◆ Task objective
Repeat the entries exactly, and do not carry the pictures over.

—————

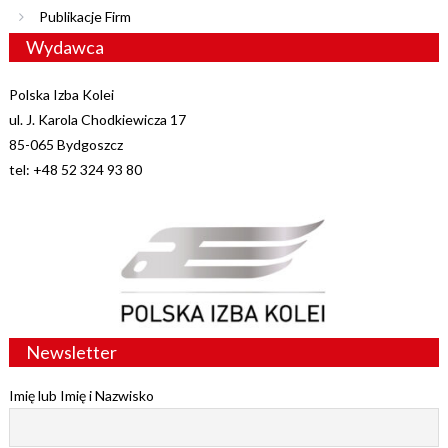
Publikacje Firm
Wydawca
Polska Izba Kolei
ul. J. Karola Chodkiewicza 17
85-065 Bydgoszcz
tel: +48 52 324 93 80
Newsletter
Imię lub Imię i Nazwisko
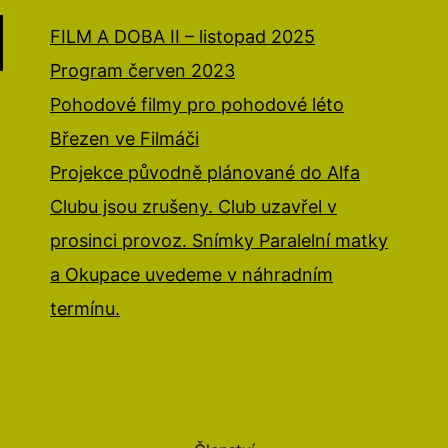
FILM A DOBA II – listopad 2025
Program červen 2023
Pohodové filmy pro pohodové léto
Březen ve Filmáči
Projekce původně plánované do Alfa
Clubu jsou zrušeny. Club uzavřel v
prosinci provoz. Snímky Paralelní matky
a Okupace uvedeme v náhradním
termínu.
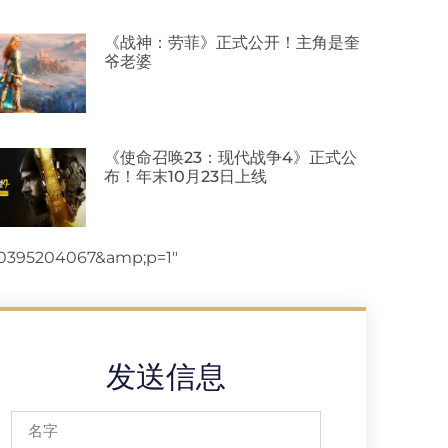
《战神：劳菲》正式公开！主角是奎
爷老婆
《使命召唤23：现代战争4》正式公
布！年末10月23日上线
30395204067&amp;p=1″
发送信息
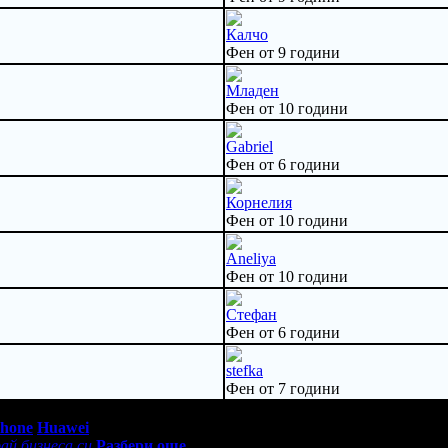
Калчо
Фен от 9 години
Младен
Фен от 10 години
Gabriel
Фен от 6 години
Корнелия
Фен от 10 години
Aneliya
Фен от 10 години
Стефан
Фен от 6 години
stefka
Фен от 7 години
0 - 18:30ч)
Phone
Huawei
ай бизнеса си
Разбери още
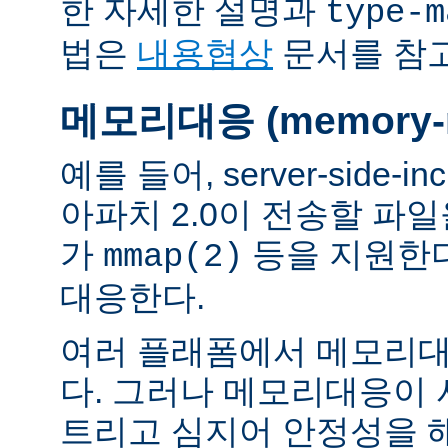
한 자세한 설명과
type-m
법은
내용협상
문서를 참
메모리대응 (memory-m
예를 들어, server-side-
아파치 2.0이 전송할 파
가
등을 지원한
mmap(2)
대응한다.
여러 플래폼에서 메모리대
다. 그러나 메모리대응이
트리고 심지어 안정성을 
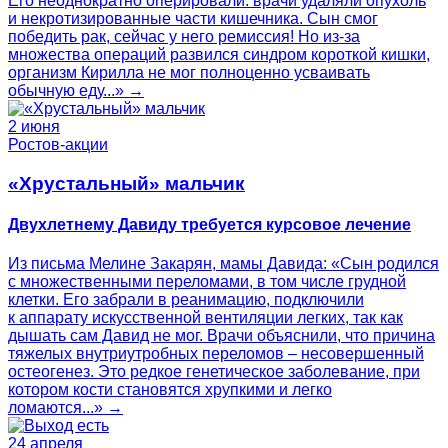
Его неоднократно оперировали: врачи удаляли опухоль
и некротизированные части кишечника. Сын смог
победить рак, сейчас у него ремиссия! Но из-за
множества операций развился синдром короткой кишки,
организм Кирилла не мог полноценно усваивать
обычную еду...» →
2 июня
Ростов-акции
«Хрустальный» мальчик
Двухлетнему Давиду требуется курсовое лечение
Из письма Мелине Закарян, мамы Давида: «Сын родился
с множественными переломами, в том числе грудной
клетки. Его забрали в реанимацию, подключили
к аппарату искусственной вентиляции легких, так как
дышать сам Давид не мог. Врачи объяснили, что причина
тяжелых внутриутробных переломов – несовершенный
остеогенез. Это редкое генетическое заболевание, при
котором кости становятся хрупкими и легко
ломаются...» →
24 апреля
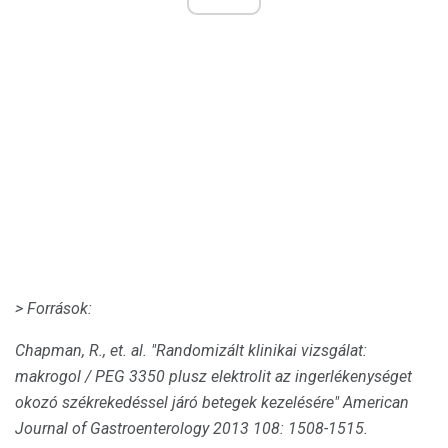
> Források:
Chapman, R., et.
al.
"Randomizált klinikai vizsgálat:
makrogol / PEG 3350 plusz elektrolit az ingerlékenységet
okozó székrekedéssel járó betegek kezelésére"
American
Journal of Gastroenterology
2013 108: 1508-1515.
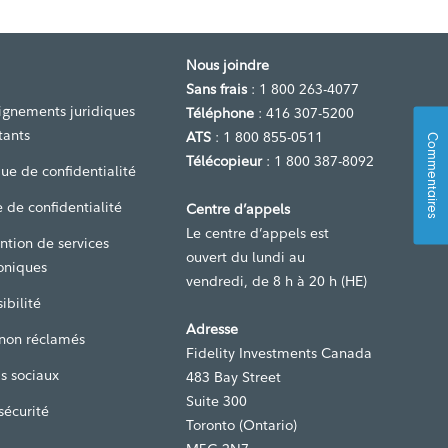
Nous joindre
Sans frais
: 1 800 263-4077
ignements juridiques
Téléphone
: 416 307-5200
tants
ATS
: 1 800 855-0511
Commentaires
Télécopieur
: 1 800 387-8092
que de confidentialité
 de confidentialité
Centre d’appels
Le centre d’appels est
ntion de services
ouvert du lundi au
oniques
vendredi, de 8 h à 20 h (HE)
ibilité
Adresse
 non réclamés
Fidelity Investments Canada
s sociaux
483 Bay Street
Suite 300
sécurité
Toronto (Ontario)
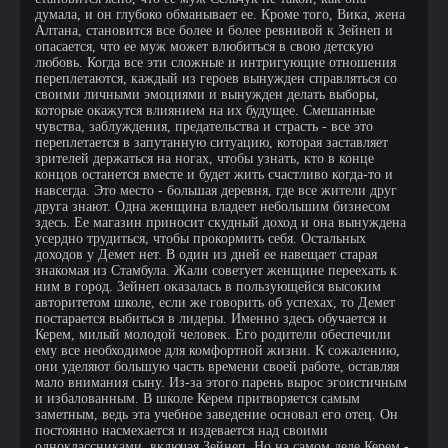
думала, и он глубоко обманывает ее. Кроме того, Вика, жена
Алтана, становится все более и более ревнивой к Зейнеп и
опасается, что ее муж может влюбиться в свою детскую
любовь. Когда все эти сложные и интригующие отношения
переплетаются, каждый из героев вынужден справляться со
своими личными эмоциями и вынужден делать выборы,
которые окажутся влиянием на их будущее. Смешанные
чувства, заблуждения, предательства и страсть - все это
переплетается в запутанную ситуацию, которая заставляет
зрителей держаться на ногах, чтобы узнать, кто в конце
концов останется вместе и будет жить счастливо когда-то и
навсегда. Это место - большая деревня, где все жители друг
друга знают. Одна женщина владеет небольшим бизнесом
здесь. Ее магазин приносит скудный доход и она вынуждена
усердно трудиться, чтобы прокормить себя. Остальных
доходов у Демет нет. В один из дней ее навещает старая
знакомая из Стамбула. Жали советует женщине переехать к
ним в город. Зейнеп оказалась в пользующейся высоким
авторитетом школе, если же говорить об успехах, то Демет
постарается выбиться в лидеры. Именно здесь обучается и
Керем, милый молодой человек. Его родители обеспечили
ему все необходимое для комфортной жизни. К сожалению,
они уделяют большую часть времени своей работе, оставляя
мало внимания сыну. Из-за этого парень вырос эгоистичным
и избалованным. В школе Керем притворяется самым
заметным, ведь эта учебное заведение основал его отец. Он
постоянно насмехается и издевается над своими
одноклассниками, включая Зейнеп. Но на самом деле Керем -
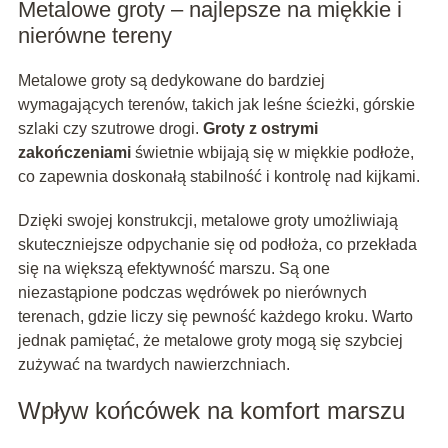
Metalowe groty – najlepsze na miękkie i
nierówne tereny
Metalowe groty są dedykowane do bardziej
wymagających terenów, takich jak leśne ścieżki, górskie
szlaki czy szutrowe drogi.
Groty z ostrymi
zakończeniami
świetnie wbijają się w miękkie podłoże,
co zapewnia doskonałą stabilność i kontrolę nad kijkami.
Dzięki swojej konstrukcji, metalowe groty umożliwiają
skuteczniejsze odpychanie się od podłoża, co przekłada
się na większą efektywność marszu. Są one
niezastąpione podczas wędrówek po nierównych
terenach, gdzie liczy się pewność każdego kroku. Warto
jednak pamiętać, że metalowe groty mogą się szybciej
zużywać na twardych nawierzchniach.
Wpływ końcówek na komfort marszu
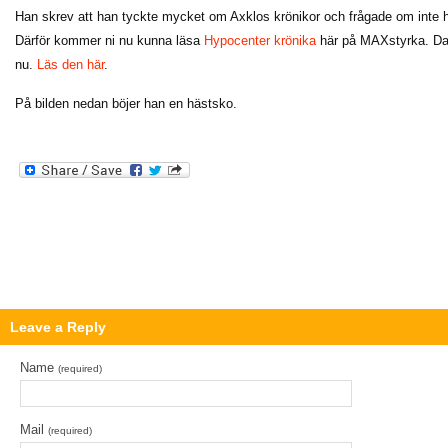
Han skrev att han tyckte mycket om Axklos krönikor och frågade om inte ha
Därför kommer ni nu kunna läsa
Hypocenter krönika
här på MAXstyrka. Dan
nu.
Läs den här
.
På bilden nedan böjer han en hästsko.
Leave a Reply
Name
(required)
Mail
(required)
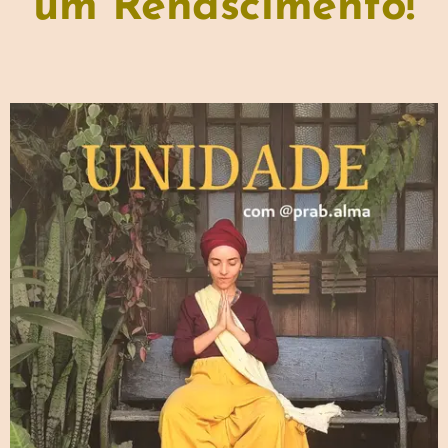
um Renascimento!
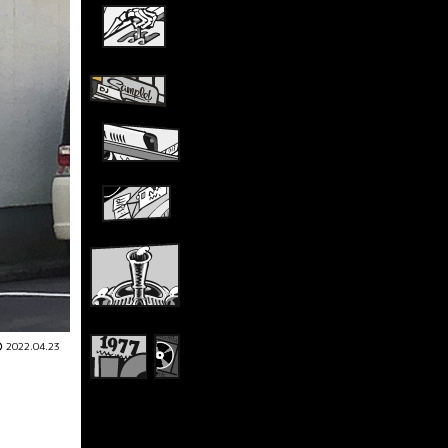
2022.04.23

—————

◆ Problem solution
Publikacje Firm
Wydawca
Polska Izba Kolei
ul. J. Karola Chodkiewicza 17
85-065 Bydgoszcz
tel: +48 52 324 93 80
Newsletter
Imię lub Imię i Nazwisko
FILM A DOBA II – listopad 2025
Program červen 2023
Pohodové filmy pro pohodové léto
Březen ve Filmáči
Projekce původně plánované do Alfa
Clubu jsou zrušeny. Club uzavřel v
prosinci provoz. Snímky Paralelní matky
a Okupace uvedeme v náhradním
termínu.
《战神：劳菲》正式公开！主角是奎
爷老婆
《使命召唤23：现代战争4》正式公
布！年末10月23日上线
30395204067&amp;p=1″
发送信息
Калчо
Фен от 9 години
Младен
Фен от 10 години
Gabriel
Фен от 6 години
Корнелия
Фен от 10 години
Aneliya
Фен от 10 години
Стефан
Фен от 6 години
stefka
Фен от 7 години
0 - 18:30ч)
Phone
Huawei
ай бизнеса си
Разбери още
한 자세한 설명과
type-m
법은
내용협상
문서를 참
메모리대응 (memory-m
예를 들어, server-side-
아파치 2.0이 전송할 파
가
등을 지원한
mmap(2)
대응한다.
여러 플래폼에서 메모리대
다. 그러나 메모리대응이
트리고 심지어 안정성을 
Его неоднократно оперировали: врачи удаляли опухоль
и некротизированные части кишечника. Сын смог
победить рак, сейчас у него ремиссия! Но из-за
множества операций развился синдром короткой кишки,
организм Кирилла не мог полноценно усваивать
обычную еду...» →
2 июня
Ростов-акции
«Хрустальный» мальчик
Двухлетнему Давиду требуется курсовое лечение
Из письма Мелине Закарян, мамы Давида: «Сын родился
с множественными переломами, в том числе грудной
клетки. Его забрали в реанимацию, подключили
к аппарату искусственной вентиляции легких, так как
дышать сам Давид не мог. Врачи объяснили, что причина
тяжелых внутриутробных переломов – несовершенный
остеогенез. Это редкое генетическое заболевание, при
котором кости становятся хрупкими и легко
ломаются...» →
24 апреля
> Források:
Chapman, R., et.
al.
"Randomizált klinikai vizsgálat:
makrogol / PEG 3350 plusz elektrolit az ingerlékenységet
okozó székrekedéssel járó betegek kezelésére"
American
Journal of Gastroenterology
2013 108: 1508-1515.
Nous joindre
Sans frais
: 1 800 263-4077
ignements juridiques
Téléphone
: 416 307-5200
tants
ATS
: 1 800 855-0511
Commentaires
Télécopieur
: 1 800 387-8092
que de confidentialité
 de confidentialité
Centre d’appels
Le centre d’appels est
ntion de services
ouvert du lundi au
oniques
vendredi, de 8 h à 20 h (HE)
ibilité
Adresse
 non réclamés
Fidelity Investments Canada
s sociaux
483 Bay Street
Suite 300
sécurité
Toronto (Ontario)
думала, и он глубоко обманывает ее. Кроме того, Вика, жена
Алтана, становится все более и более ревнивой к Зейнеп и
опасается, что ее муж может влюбиться в свою детскую
любовь. Когда все эти сложные и интригующие отношения
переплетаются, каждый из героев вынужден справляться со
своими личными эмоциями и вынужден делать выборы,
которые окажутся влиянием на их будущее. Смешанные
чувства, заблуждения, предательства и страсть - все это
переплетается в запутанную ситуацию, которая заставляет
зрителей держаться на ногах, чтобы узнать, кто в конце
концов останется вместе и будет жить счастливо когда-то и
навсегда. Это место - большая деревня, где все жители друг
друга знают. Одна женщина владеет небольшим бизнесом
здесь. Ее магазин приносит скудный доход и она вынуждена
усердно трудиться, чтобы прокормить себя. Остальных
доходов у Демет нет. В один из дней ее навещает старая
знакомая из Стамбула. Жали советует женщине переехать к
ним в город. Зейнеп оказалась в пользующейся высоким
авторитетом школе, если же говорить об успехах, то Демет
постарается выбиться в лидеры. Именно здесь обучается и
Керем, милый молодой человек. Его родители обеспечили
ему все необходимое для комфортной жизни. К сожалению,
они уделяют большую часть времени своей работе, оставляя
мало внимания сыну. Из-за этого парень вырос эгоистичным
и избалованным. В школе Керем притворяется самым
заметным, ведь эта учебное заведение основал его отец. Он
постоянно насмехается и издевается над своими
одноклассниками, включая Зейнеп. Но на самом деле Керем -
Metalowe groty – najlepsze na miękkie i
nierówne tereny
Metalowe groty są dedykowane do bardziej
wymagających terenów, takich jak leśne ścieżki, górskie
szlaki czy szutrowe drogi.
Groty z ostrymi
zakończeniami
świetnie wbijają się w miękkie podłoże,
co zapewnia doskonałą stabilność i kontrolę nad kijkami.
Dzięki swojej konstrukcji, metalowe groty umożliwiają
skuteczniejsze odpychanie się od podłoża, co przekłada
się na większą efektywność marszu. Są one
niezastąpione podczas wędrówek po nierównych
terenach, gdzie liczy się pewność każdego kroku. Warto
jednak pamiętać, że metalowe groty mogą się szybciej
zużywać na twardych nawierzchniach.
Wpływ końcówek na komfort marszu
Han skrev att han tyckte mycket om Axklos krönikor och frågade om inte ha
Därför kommer ni nu kunna läsa
Hypocenter krönika
här på MAXstyrka. Dan
nu.
Läs den här
.
På bilden nedan böjer han en hästsko.
Leave a Reply
Name
(required)
Mail
(required)
um Renascimento!
2022.04.23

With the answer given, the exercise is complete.